According to the officer, Col. Thomas Pappas, the idea came from Maj. Gen. Geoffrey D. Miller, who at the time commanded the U.S. military detention center at Guantanamo Bay, Cuba, and was implemented under a policy approved by Lt. Gen. Ricardo S. Sanchez, the top U.S. military official in Iraq.
"It was a technique I had personally discussed with General Miller, when he was here" visiting the prison, testified Pappas, head of the 205th Military Intelligence Brigade and the officer placed in charge of the cellblocks at Abu Ghraib prison where abuses occurred in the wake of Miller's visit to Baghdad between Aug. 30 and Sept. 9, 2003.
"He said that they used military working dogs at Gitmo [the nickname for Guantanamo Bay], and that they were effective in setting the atmosphere for which, you know, you could get information" from the prisoners, Pappas told the Army investigator, Maj. Gen. Antonio M. Taguba, according to a transcript provided to The Washington Post.

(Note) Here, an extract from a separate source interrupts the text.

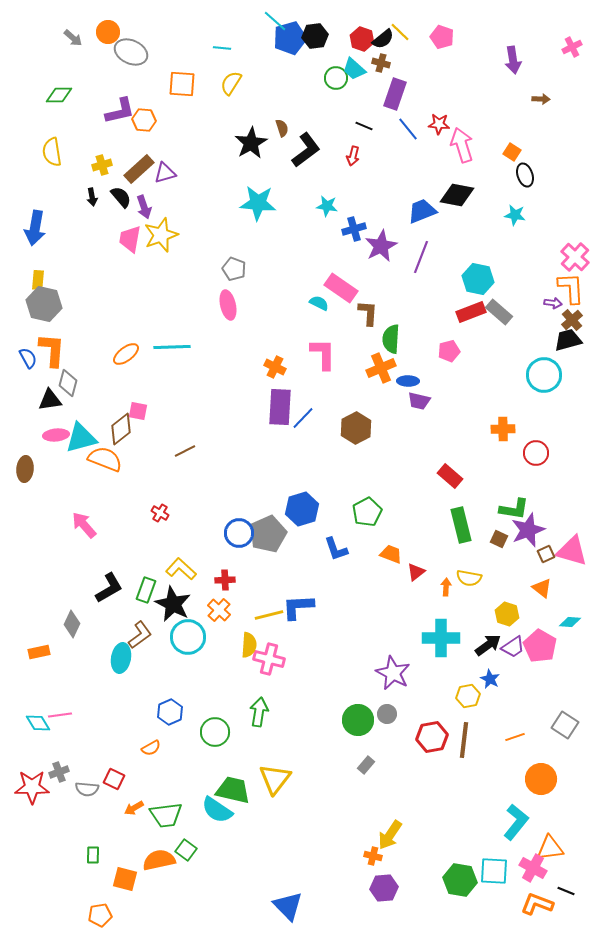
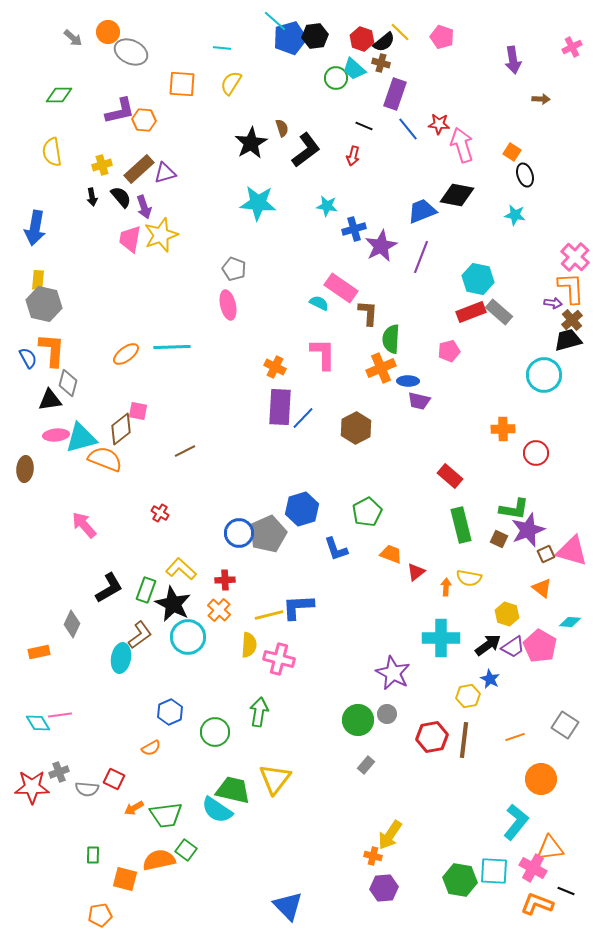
black semicircle at (383, 39): moved 1 px right, 3 px down
pink cross at (269, 659): moved 10 px right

Pappas, who was under pressure from Taguba to justify the legality and appropriateness of using guard dogs to frighten detainees, said at two separate points in the Feb. 9 interview that Miller gave him the idea. He also said Miller had indicated the use of the dogs "with or without a muzzle" was "okay" in booths where prisoners were taken for interrogation.
But Miller, whom the Bush administration appointed as the new head of Abu Ghraib this month, denied through a spokesman that the conversation took place.
"Miller never had a conversation with Colonel Pappas regarding the use of military dogs for interrogation purposes in Iraq. Further, military dogs were never used in interrogations at Guantanamo," said Brig. Gen. Mark Kimmitt, spokesman for U.S. forces in Iraq.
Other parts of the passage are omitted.